2022 Senate Candidate Profile: Aaron Kumar

Kumar is positioning himself as the candidate “with the best shot at representing the left on campus”, running on a policy platform that promises to improve outcomes for disadvantaged students. However, he is expected to struggle without any factional experience.

Degree: Bachelor of Engineering, III
Factional affiliation: Independent

Arguably the least known of the three candidates, Aaron Kumar is a third year Engineering student positioning himself as the candidate “with the best shot at representing the left on campus”. In his additional statement to Honi, he admitted that he had no factional affiliations or support, which will present a challenge for Kumar. This appears to be Kumar’s first proper go at student elections (aside from a Facebook post campaigning for the SRC brand I N T E R P O L). While he supported his Labor MP in the most recent federal elections, he is not a member of Labor.
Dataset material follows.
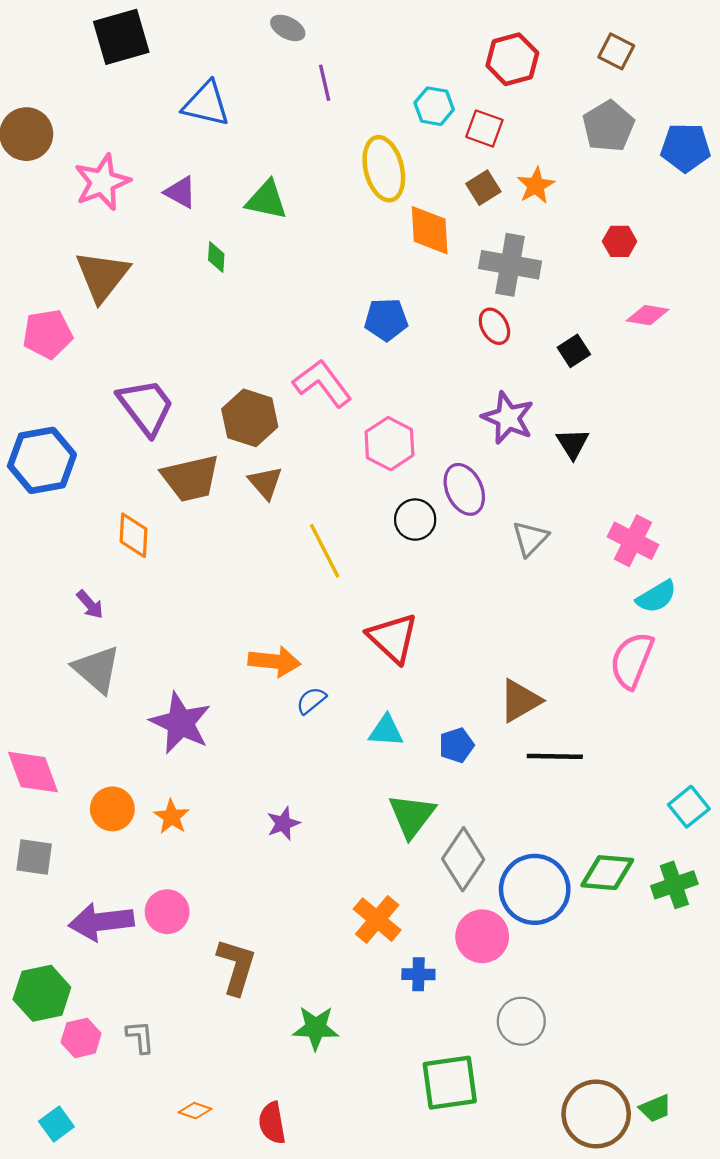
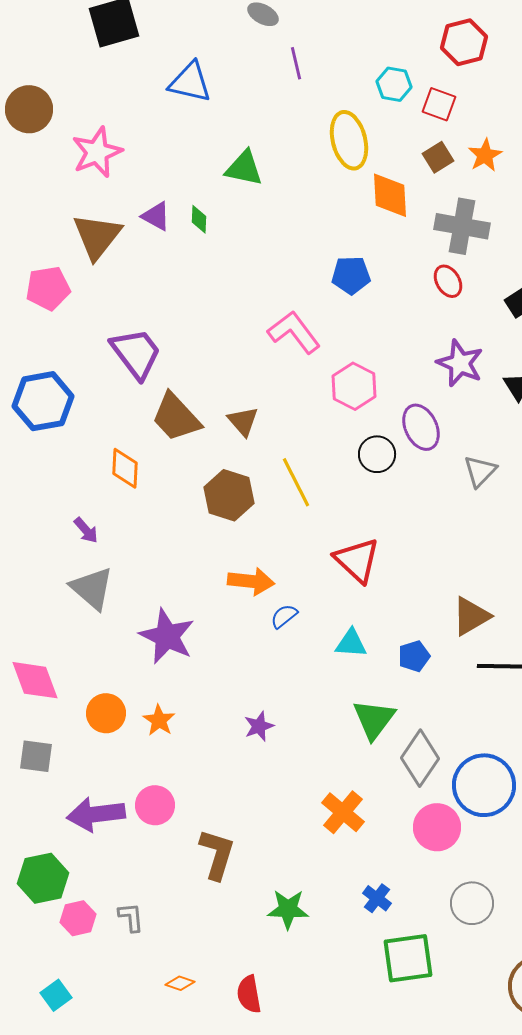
purple triangle: (180, 192) -> (156, 216), moved
brown hexagon: (250, 418) -> (229, 495), moved
brown trapezoid: (191, 478) -> (176, 417), turned 60
blue cross: (418, 974) -> (377, 898), moved, turned 36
“I would not necessarily strictly describe myself as being limited to one leftwing federal party, but instead saw the individual policies of Michelle Rowland (diversity of media ownership and transparency) and liked them,” he said in his Honi statement.

Kumar pulled out of his scheduled Honi interview at the last minute, and therefore his institutional knowledge of the Senate could not be assessed.
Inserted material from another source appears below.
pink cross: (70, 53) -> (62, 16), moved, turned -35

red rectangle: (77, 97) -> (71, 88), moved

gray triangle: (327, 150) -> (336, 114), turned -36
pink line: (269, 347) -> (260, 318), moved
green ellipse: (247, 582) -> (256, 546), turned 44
However, he appears to have a firm understanding of the University’s operations, having held leadership roles across the University’s Education, Provost, External Engagement, and Operations portfolios. In particular, he highlighted his experience as an Equity Student Leader within the Office of the Pro-Vice-Chancellor (Educational Innovation) where he ran the newly established  Student Equity Collective (SEC), a team of students who “engage a community that is interested in projects that promote diversity and inclusion across our underrepresented and disadvantaged cohorts”. Amongst these projects are Welcome Week social events and the development of the ‘Get Prepared’ and ‘Power Up Your Learning’ Canvas courses, which aim to “support students’ academic and social transition into study and life at the University” and “improve academic performance”. However, given the SEC’s proximity to university management, it is unclear the extent to which this collective and Kumar’s experiences have been representative of disadvantaged students’ interests.

He has also been involved in student advocacy and representation to the University, advocating for and codesigning the recently introduced E12 Professional Mentoring Program with the Office of the Pro Vice-Chancellor (Student Life). The program aims to “address the major gaps” for students from low socioeconomic backgrounds. His Honi statement also refers to his “keen interest” in the NTEU’s bargaining campaign, and his “strong advocacy” for students with disabilities, especially as a disabled student himself. In the absence of an interview, Honi was unable to clarify what this will look like in practice, given that he has not been involved in some of the more visible aspects of disability and education campaigns with the SRC.

Kumar’s policy platform features a strong focus on improving outcomes for disadvantaged students, including those from lower socioeconomic backgrounds, international students, students with a disability, and First Nations students. He cited as problems the quiet reforms to USyd’s discontinuation not to count as fail and recent HECS-HELP changes that would mean students who fail more than 50 per cent of their units lose their Commonwealth supported places, however he has not provided specifics on how he plans to address this if elected. In particular, he pointed out that the University’s allocated Higher Education Participation and Partnerships Program (HEPPP) funding was no longer going towards supporting the retention of disadvantaged students, and promised to address that.

“I do not want the University to use equity students as a funding tool. The rate of attrition among us is crazy high especially First Nations students,” Kumar said in his Honi statement.

“To me, it seems that the University is just recruiting equity students for their profit, and not willing to provide support throughout all the years of their learning,” he said.

Despite a promising policy platform that appears to address important issues based on his personal and professional experiences, Kumar is likely to struggle with garnering enough support. Kumar’s campaign strategy favours “reaching out to the main student body and listen to their concerns” over “just spamming messages to beg strangers to vote for me”, although Honi doubts that this is a winning strategy. Without any factional support, he is expected to have difficulty mounting a substantial campaign that will reach students and persuade voters to vote for him. This is compounded by the fact that Senate elections are historically less visible and have lower voter turnout than other student elections.

“Students have seen the way that the conservatives have treated the Senate position in the past two years and are not happy about it, and the only way to fix that this election is to vote in a change in ideas about representation,” Kumar said.

Voting for Student Senate Fellow elections are now open, and will close at 4pm on Tuesday, 18 October.